Chakri Naruebodindra Medical Institute, Faculty of Medicine Ramathibodi Hospital, Mahidol University, Samut Prakan, Thailand.
Center of Research Excellence in Immunoregulation, Faculty of Medicine Siriraj Hospital, Mahidol University, Bangkok, Thailand.
AIDS Res Ther. 2023 Feb 27;20(1):13. doi: 10.1186/s12981-023-00506-2.
Chronic inflammation has been described in people living with HIV (PLHIV) receiving antiretroviral therapy (ART) despite viral suppression. Inflammation associated non-communicable diseases, including atherosclerosis, are becoming recognized complication of HIV infection. We studied the effect of pitavastatin on atherosclerotic-associated inflammatory biomarkers in PLHIV receiving ART.
A randomized, double-blind, crossover study was conducted in HIV-infected persons with dyslipidemia and receiving atazanavir/ritonavir (ATV/r) to evaluate the effect of 2 mg/day pitavastatin treatment versus placebo. High-sensitivity CRP (hs-CRP), cytokines, and cellular markers in PLHIV receiving 12 weeks of pitavastatin or placebo were investigated.
A total of 24 HIV-infected individuals with a median (interquartile range) age of 46 (41-54) years were recruited, and the median CD4 T cell count was 662 (559-827) cells/mm. The median duration of ATV/r use was 36 (24-48) months. Significant change in levels of basic fibroblast growth factor (FGF) between pitavastatin treatment and placebo at week 12 from baseline was observed (27.1 vs. 20.5 pg/mL; p=0.023). However, there were no significant changes from baseline of hs-CRP and other plasma cytokine levels at week 12 of pitavastatin or placebo.
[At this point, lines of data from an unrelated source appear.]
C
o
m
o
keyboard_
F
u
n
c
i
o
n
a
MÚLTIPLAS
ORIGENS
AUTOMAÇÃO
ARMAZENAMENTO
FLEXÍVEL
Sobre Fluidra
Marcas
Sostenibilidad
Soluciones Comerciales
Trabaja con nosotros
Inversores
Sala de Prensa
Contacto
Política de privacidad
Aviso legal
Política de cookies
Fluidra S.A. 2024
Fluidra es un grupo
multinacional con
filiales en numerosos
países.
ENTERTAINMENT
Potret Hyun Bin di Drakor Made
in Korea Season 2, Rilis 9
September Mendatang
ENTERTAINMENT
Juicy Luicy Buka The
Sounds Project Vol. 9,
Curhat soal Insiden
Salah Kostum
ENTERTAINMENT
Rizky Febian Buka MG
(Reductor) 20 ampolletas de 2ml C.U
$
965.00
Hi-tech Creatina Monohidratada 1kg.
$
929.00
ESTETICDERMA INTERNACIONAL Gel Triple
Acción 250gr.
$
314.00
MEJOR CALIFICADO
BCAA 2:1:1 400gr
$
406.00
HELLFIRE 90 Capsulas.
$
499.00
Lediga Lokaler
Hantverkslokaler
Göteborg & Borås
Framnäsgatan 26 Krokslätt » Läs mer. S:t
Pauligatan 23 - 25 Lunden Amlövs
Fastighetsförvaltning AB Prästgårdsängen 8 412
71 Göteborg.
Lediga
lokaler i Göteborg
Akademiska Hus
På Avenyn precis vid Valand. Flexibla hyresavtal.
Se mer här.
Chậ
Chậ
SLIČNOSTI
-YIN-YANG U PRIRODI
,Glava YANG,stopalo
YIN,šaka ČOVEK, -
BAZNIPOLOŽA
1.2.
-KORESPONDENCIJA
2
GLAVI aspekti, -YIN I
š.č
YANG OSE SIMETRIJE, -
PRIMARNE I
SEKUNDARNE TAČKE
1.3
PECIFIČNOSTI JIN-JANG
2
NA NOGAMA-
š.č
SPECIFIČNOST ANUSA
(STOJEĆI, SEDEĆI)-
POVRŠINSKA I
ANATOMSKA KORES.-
Regarding cellular markers, percentages of HLA-DRCD38CD4 T cells and PD1CD4 T cells significantly decreased from baseline in PLHIV receiving pitavastatin for 12 weeks, as compared to placebo (- 0.27 vs. 0.02%; p=0.049 and - 0.23 vs. 0.23%; p=0.022, respectively).
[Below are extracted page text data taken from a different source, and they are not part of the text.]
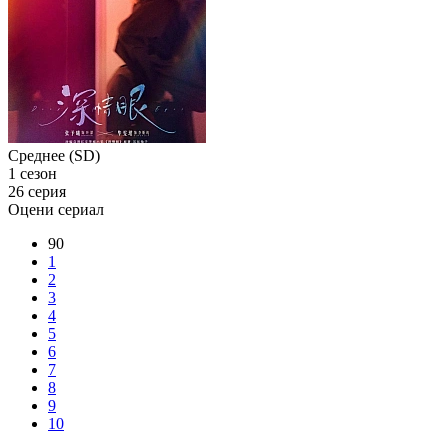
Среднее (SD)
1 сезон
26 серия
Оцени сериал
90
1
2
3
4
5
6
7
8
9
10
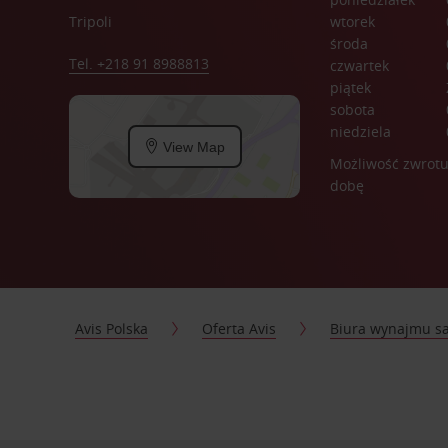
Tripoli
wtorek
środa
Tel. +218 91 8988813
czwartek
piątek
sobota
niedziela
View Map
Możliwość zwrotu
dobę
Avis Polska
Oferta Avis
Biura wynajmu 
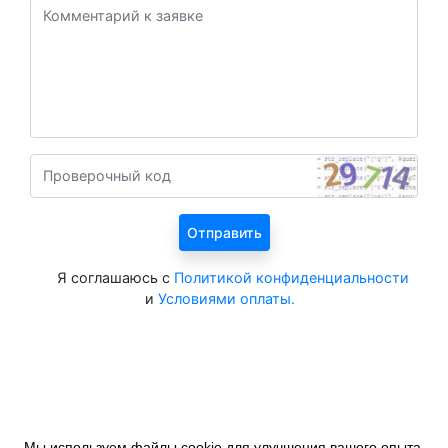
Я соглашаюсь с
Политикой конфиденциальности
и
Условиями оплаты.
Мы используем файлы cookie для улучшения вашего опыта.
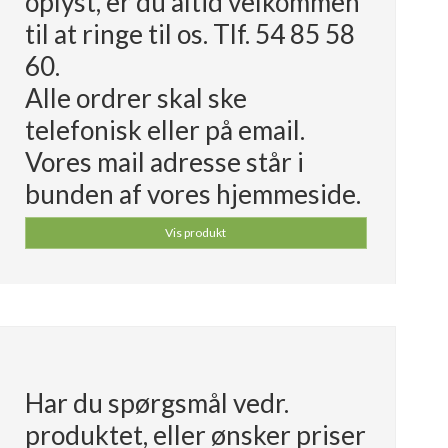
oplyst, er du altid velkommen
til at ringe til os. Tlf. 54 85 58
60.
Alle ordrer skal ske
telefonisk eller på email.
Vores mail adresse står i
bunden af vores hjemmeside.
Vis produkt
Har du spørgsmål vedr.
produktet, eller ønsker priser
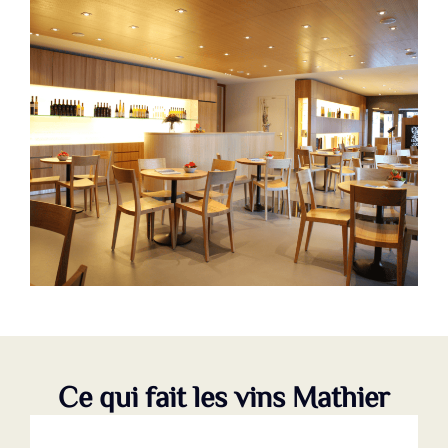
Ce qui fait les vins Mathier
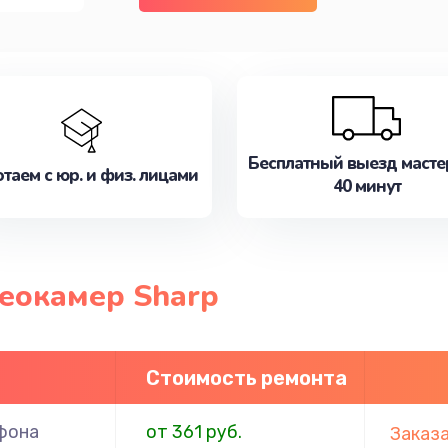
Бесплатный выезд масте
таем с юр. и физ. лицами
40 минут
еокамер Sharp
Стоимость ремонта
фона
от 361 руб.
Заказ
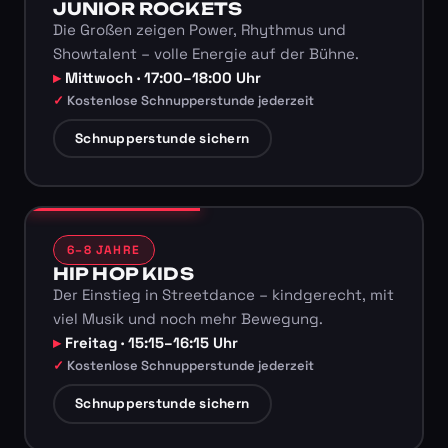
JUNIOR ROCKETS
Die Großen zeigen Power, Rhythmus und
Showtalent – volle Energie auf der Bühne.
Mittwoch · 17:00–18:00 Uhr
Kostenlose Schnupperstunde jederzeit
Schnupperstunde sichern
6–8 JAHRE
HIP HOP KIDS
Der Einstieg in Streetdance – kindgerecht, mit
viel Musik und noch mehr Bewegung.
Freitag · 15:15–16:15 Uhr
Kostenlose Schnupperstunde jederzeit
Schnupperstunde sichern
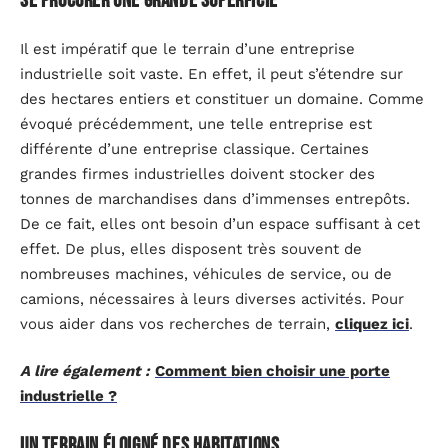
Se procurer une grande superficie
Il est impératif que le terrain d’une entreprise
industrielle soit vaste. En effet, il peut s’étendre sur
des hectares entiers et constituer un domaine. Comme
évoqué précédemment, une telle entreprise est
différente d’une entreprise classique. Certaines
grandes firmes industrielles doivent stocker des
tonnes de marchandises dans d’immenses entrepôts.
De ce fait, elles ont besoin d’un espace suffisant à cet
effet. De plus, elles disposent très souvent de
nombreuses machines, véhicules de service, ou de
camions, nécessaires à leurs diverses activités. Pour
vous aider dans vos recherches de terrain,
cliquez ici
.
A lire également :
Comment bien choisir une porte
industrielle ?
Un terrain éloigné des habitations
Pitavastatin treatment increases basic FGF levels, and lowers HLA-DRCD38CD4 T cells, and PD1CD4 T cells. Further study on the effects of pitavastatin on preventing cardiovascular diseases in PLHIV should be pursued.
尽管接受抗逆转录病毒疗法(ART)的艾滋病毒感染者(PLHIV)病毒得到抑制,但仍存在慢性炎症。与炎症相关的非传染性疾病,包括动脉粥样硬化,已成为 HIV 感染的公认并发症。我们研究了匹伐他汀对接受 ART 的 PLHIV 中与动脉粥样硬化相关的炎症生物标志物的影响。
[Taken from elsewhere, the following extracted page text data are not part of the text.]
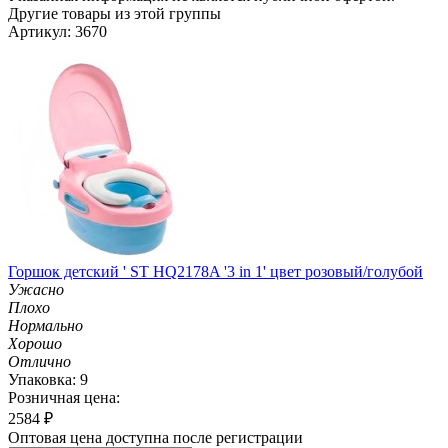
Другие товары из этой группы
Артикул: 3670
Горшок детский ' ST HQ2178A '3 in 1' цвет розовый/голубой
Ужасно
Плохо
Нормально
Хорошо
Отлично
Упаковка: 9
Розничная цена:
2584
₽
Оптовая цена доступна после регистрации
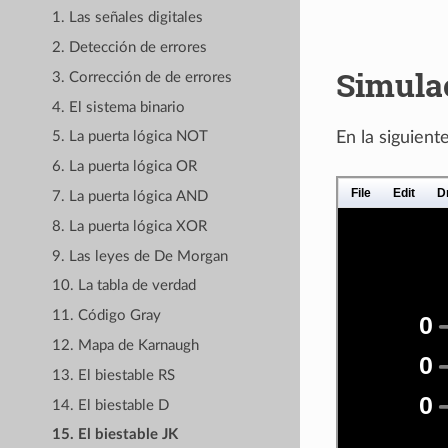
1. Las señales digitales
2. Detección de errores
Simula
3. Corrección de de errores
4. El sistema binario
En la siguien
5. La puerta lógica NOT
6. La puerta lógica OR
7. La puerta lógica AND
8. La puerta lógica XOR
9. Las leyes de De Morgan
10. La tabla de verdad
11. Código Gray
12. Mapa de Karnaugh
13. El biestable RS
14. El biestable D
15. El biestable JK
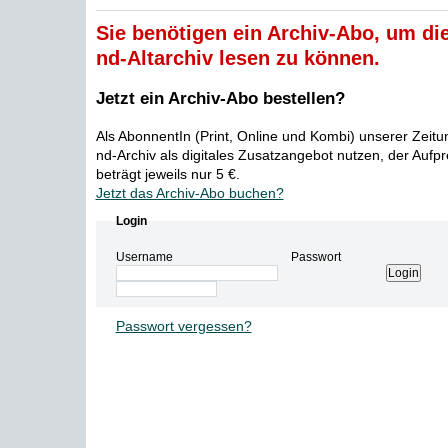
Sie benötigen ein Archiv-Abo, um die
nd-Altarchiv lesen zu können.
Jetzt ein Archiv-Abo bestellen?
Als AbonnentIn (Print, Online und Kombi) unserer Zeit
nd-Archiv als digitales Zusatzangebot nutzen, der Aufp
beträgt jeweils nur 5 €.
Jetzt das Archiv-Abo buchen?
Login
Username
Passwort
Passwort vergessen?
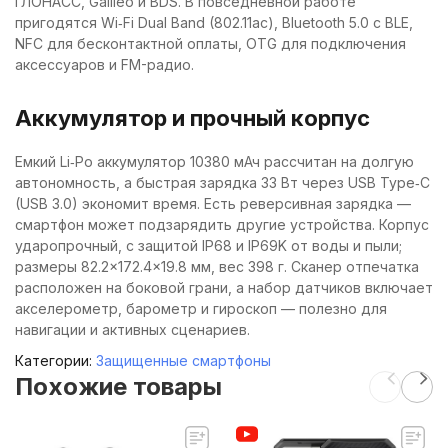
ГЛОНАСС, Galileo и BDS. В повседневной работе
пригодятся Wi‑Fi Dual Band (802.11ac), Bluetooth 5.0 с BLE,
NFC для бесконтактной оплаты, OTG для подключения
аксессуаров и FM-радио.
Аккумулятор и прочный корпус
Емкий Li‑Po аккумулятор 10380 мАч рассчитан на долгую
автономность, а быстрая зарядка 33 Вт через USB Type‑C
(USB 3.0) экономит время. Есть реверсивная зарядка —
смартфон может подзарядить другие устройства. Корпус
ударопрочный, с защитой IP68 и IP69K от воды и пыли;
размеры 82.2×172.4×19.8 мм, вес 398 г. Сканер отпечатка
расположен на боковой грани, а набор датчиков включает
акселерометр, барометр и гироскоп — полезно для
навигации и активных сценариев.
Категории:
Защищенные смартфоны
Похожие товары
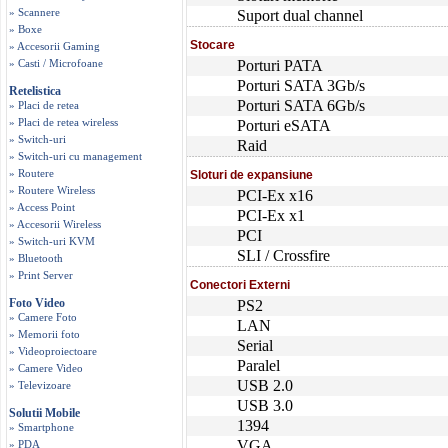
» Scannere
Suport dual channel
» Boxe
Stocare
» Accesorii Gaming
» Casti / Microfoane
Porturi PATA
Porturi SATA 3Gb/s
Retelistica
Porturi SATA 6Gb/s
» Placi de retea
» Placi de retea wireless
Porturi eSATA
» Switch-uri
Raid
» Switch-uri cu management
» Routere
Sloturi de expansiune
» Routere Wireless
PCI-Ex x16
» Access Point
PCI-Ex x1
» Accesorii Wireless
PCI
» Switch-uri KVM
SLI / Crossfire
» Bluetooth
» Print Server
Conectori Externi
Foto Video
PS2
» Camere Foto
LAN
» Memorii foto
Serial
» Videoproiectoare
Paralel
» Camere Video
USB 2.0
» Televizoare
USB 3.0
Solutii Mobile
1394
» Smartphone
VGA
» PDA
在患有血脂异常且接受阿扎那韦/利托那韦(ATV/r)治疗的 HIV 感染者中进行了一项随机、双盲、交叉研究,以评估 2 毫克/天匹伐他汀治疗与安慰剂的疗效。研究了接受 12 周匹伐他汀或安慰剂治疗的 PLHIV 中的高敏 C 反应蛋白(hs-CRP)、细胞因子和细胞标志物。
共招募了 24 名中位(四分位间距)年龄为 46(41-54)岁的 HIV 感染者,中位 CD4 T 细胞计数为 662(559-827)个/mm。ATV/r 的中位使用时间为 36(24-48)个月。与基线相比,在第 12 周时,匹伐他汀治疗与安慰剂治疗之间的碱性成纤维细胞生长因子(FGF)水平有显著变化(27.1 与 20.5 pg/mL;p=0.023)。然而,在第 12 周时,hs-CRP 和其他血浆细胞因子水平与基线相比没有显著变化。关于细胞标志物,与安慰剂相比,接受 12 周匹伐他汀治疗的 PLHIV 中 HLA-DRCD38CD4 T 细胞和 PD1CD4 T 细胞的百分比从基线显著下降(-0.27 与 0.02%;p=0.049 和-0.23 与 0.23%;p=0.022)。
匹伐他汀治疗可增加碱性 FGF 水平,并降低 HLA-DRCD38CD4 T 细胞和 PD1CD4 T 细胞。应进一步研究匹伐他汀对预防 PLHIV 心血管疾病的作用。